Like its predecessor, the Welcab model accommodates various wheelchairs. The second seat on the passenger side can be folded down to allow wheelchair users to board the vehicle. Furthermore, the adoption of a manual forward-tilting ramp function allows the vehicle to be used as a regular car with two rows of seats and five seats, providing luggage space when not in use

In 2017, the special edition G Cuero was released. Based on the G grade, it features exclusive seat upholstery combining synthetic leather and high-grade fabric, as well as orange stitching on the seats, shift knob, and steering wheel.
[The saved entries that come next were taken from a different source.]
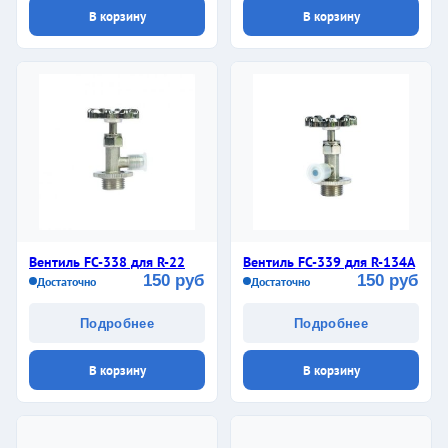
В корзину
В корзину
Вентиль FC-338 для R-22
Вентиль FC-339 для R-134A
150 руб
150 руб
Достаточно
Достаточно
Подробнее
Подробнее
В корзину
В корзину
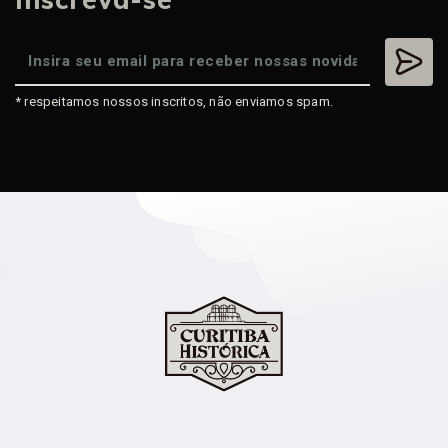
* respeitamos nossos inscritos, não enviamos spam.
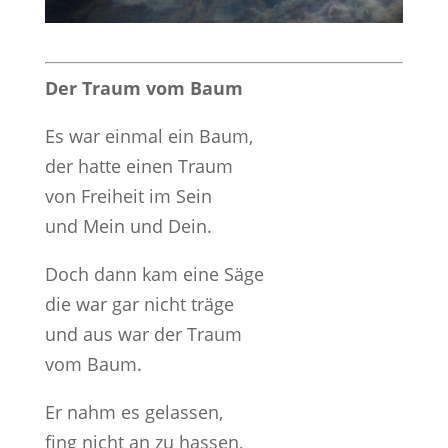
Der Traum vom Baum
Es war einmal ein Baum,
der hatte einen Traum
von Freiheit im Sein
und Mein und Dein.
Doch dann kam eine Säge
die war gar nicht träge
und aus war der Traum
vom Baum.
Er nahm es gelassen,
fing nicht an zu hassen,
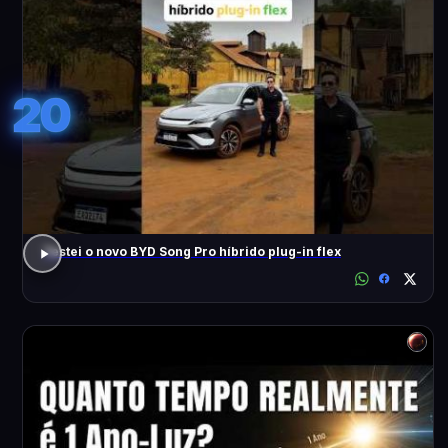
20
Testei o novo BYD Song Pro híbrido plug-in flex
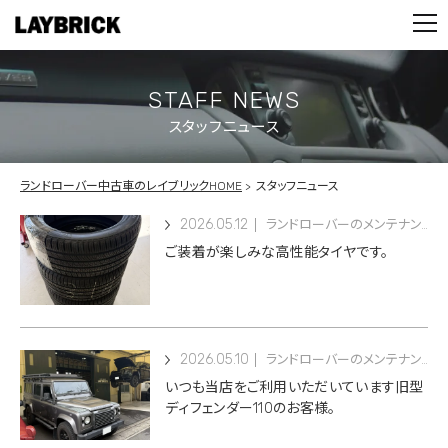
STOCK LIST
PARTS
CONTACT
STAFF NEWS
スタッフニュース
PRIVACY POLICY
ランドローバー中古車のレイブリックHOME
スタッフニュース
2026.05.12
ランドローバーのメンテナンス
ご装着が楽しみな高性能タイヤです。
2026.05.10
ランドローバーのメンテナンス
いつも当店をご利用いただいています旧型
ディフェンダー110のお客様。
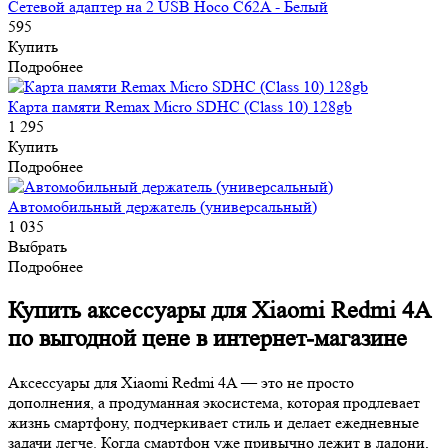
Сетевой адаптер на 2 USB Hoco C62A - Белый
595
Купить
Подробнее
Карта памяти Remax Micro SDHC (Class 10) 128gb
1 295
Купить
Подробнее
Автомобильный держатель (универсальный)
1 035
Выбрать
Подробнее
Купить аксессуары для Xiaomi Redmi 4A
по выгодной цене в интернет-магазине
Аксессуары для Xiaomi Redmi 4A — это не просто
дополнения, а продуманная экосистема, которая продлевает
жизнь смартфону, подчеркивает стиль и делает ежедневные
задачи легче. Когда смартфон уже привычно лежит в ладони,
It also comes specially equipped with features that are optional on the base model, such as the "Toyota Safety Sense C".

==== Indonesia ====
The second generation Sienta was launched at the 24th Indonesia International Motor Show on 7 April 2016.Production of the Indonesian-spec Sienta at Toyota Motor Manufacturing Indonesia plant in Karawang, West Java began in late June 2016 and sales began on 26 July 2016. Initial trim levels were E, G, V, and Q (equipped with body kits). To meet the standard geological conditions in Indonesia, it is 20 mm higher than the Japanese market Sienta. The shift knob location also moved to the floor to accommodate the 6-speed manual transmission, as well as the grip handbrake. The air conditioning knob was also redesigned.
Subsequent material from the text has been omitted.